Arise, Anoint Him, For This Is He. Fresh from tending the sheep, the youngest son finally arrived. We are told he was ruddy, a term evidently used to denote a reddish tint to the hair. He had beautiful eyes and a hand-some appearance. These descriptions are not meant to show that he was remarkable in any sense. He was God’s choice and that was what mattered.

At that moment, God commanded Samuel to anoint David (whose name means “beloved”) which he did with all of David’s family present as witnesses. David was God’s unexpected choice and we marvel at God’s grace. It would actually be quite some time before David became king of Israel, but his journey had begun. That “the Spirit of the Lord came mightily upon David,” does not mean that was saved at that moment. It does not reflect any special merit on David’s part. It simply means that God’s Spirit would empower him to lead and rule God’s people. He would be given wisdom and insight to enable him to govern with prudence.


The Spirit Departed From Saul. Because of his continued disobedience, the Holy Spirit, who had come upon Saul to empower him to rule well, departed. Saul’s profound stubbornness had spiritual and physical consequences. The Spirit’s departure evidently allowed an evil spirit to “terrorize” Saul, probably causing discouragement or depression. His sulky moods deepened and he had no spiritual discipline for relief.

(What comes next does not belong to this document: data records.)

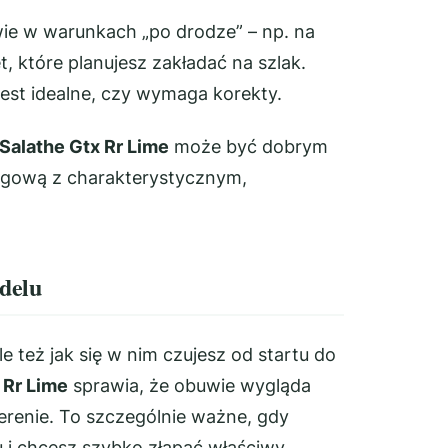
wie w warunkach „po drodze” – np. na
, które planujesz zakładać na szlak.
est idealne, czy wymaga korekty.
Salathe Gtx Rr Lime
może być dobrym
ingową z charakterystycznym,
delu
ale też jak się w nim czujesz od startu do
 Rr Lime
sprawia, że obuwie wygląda
erenie. To szczególnie ważne, gdy
i chcesz szybko złapać właściwy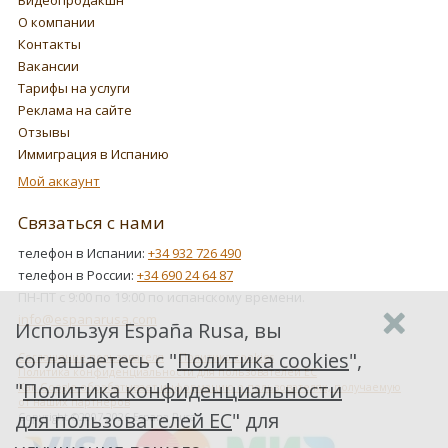
Видеопродакшн
О компании
Контакты
Вакансии
Тарифы на услуги
Реклама на сайте
Отзывы
Иммиграция в Испанию
Мой аккаунт
Связаться с нами
телефон в Испании:
+34 932 726 490
телефон в России:
+34 690 24 64 87
ПН-ПТ с 9:00 по 19:00 по испанскому времени.
info@espanarusa.com
Используя España Rusa, вы
соглашаетесь с "
Политика cookies
",
Соглашение пользователя
Политика cookies
Политика конфиденциальности для пользователей ЕС
"
Политика конфиденциальности
Как Google обрабатывает информацию о пользователях, получаемую
от наших партнеров
для пользователей ЕС
" для
Copyright ©2007-2026 Espana Rusa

Music Soothes Saul’s Troubled Soul. In his troubled state Saul could find relief only in music, so he commanded that a musician be found. In His providence God arranged that David be the one, so the shepherd boy was introduced to the palace of the king. We are not told when David learned to play the harp, but he had evidently developed great skill in playing. David composed hundreds of songs of worship; many are included in the Bible. It is more than likely that he had already composed a number of psalms already, based on his personal meditation on God’s Word and his worship of Yahweh. Now he was prepared to play for the king.

David’s Music Blessed Saul. The Holy Spirit empowered David to drive away the evil spirit that overwhelmed Saul. Saul was completely unaware that David had already been chosen to replace him and David seemed not to be affected by that knowledge. He came into Saul’s presence to serve the Lord, and he did. What an amazing irony. Saul was blessed by David, and David received personal tutoring on being a king from the king himself. Only God could have sovereignly provided like this.

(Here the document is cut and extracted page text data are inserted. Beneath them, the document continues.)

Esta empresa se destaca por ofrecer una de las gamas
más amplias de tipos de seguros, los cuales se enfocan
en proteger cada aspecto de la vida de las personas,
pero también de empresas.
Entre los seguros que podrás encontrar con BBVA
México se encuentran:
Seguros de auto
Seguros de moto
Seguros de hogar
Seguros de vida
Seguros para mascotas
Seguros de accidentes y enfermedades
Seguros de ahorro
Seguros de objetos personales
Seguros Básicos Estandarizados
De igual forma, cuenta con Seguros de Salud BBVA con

The rejection of Saul did not force the Lord to a new course of action. Instead, God’s action followed His omniscient plan in such a way as to use Saul’s disobedience as the human occasion for implementing His higher plan. God had permitted the people to have the king of their choice. Now that that king and their mistake in choosing him had been clearly manifested, God proved the superiority of His own wisdom in raising up a king who would come in fulfillment of His perfect will.
God’s greatest benchmark for selecting special servants for mighty purposes is this: “Are you willing to do My will?” Despite all of a person’s other failings, if above all else his or her single consuming desire is to be a man or woman after God’s own will; God will use them for His glory.

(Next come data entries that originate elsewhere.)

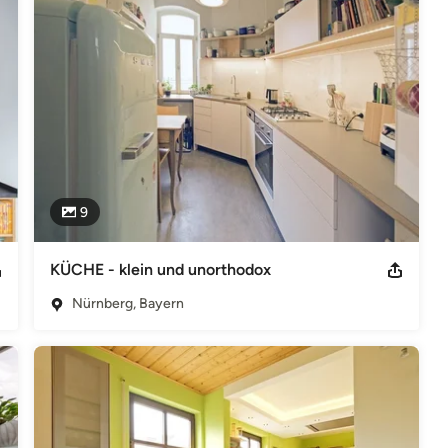
aße 9 95679 Waldershof Kontakt: Telefon: 09231 / 97 28 17 Fax:
eintrag: Eintragung im Handelsregister Registergericht: Weiden
-Identifikationsnummer gemäß §27 a Umsatzsteuergesetz:
9
KÜCHE - klein und unorthodox
Nürnberg, Bayern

David’s greatest legacy was that he was the ancestor of another Shepherd–Jesus Christ, the Good Shepherd. Jesus was called the Son of David and He will sit upon David’s throne in His coming Kingdom. Have you received Jesus Christ as your Savior and Lord? I spoke about choices today. The greatest choice I ever made was receiving Jesus as my Lord many years ago. Have you made that choice? If not, receive Jesus today!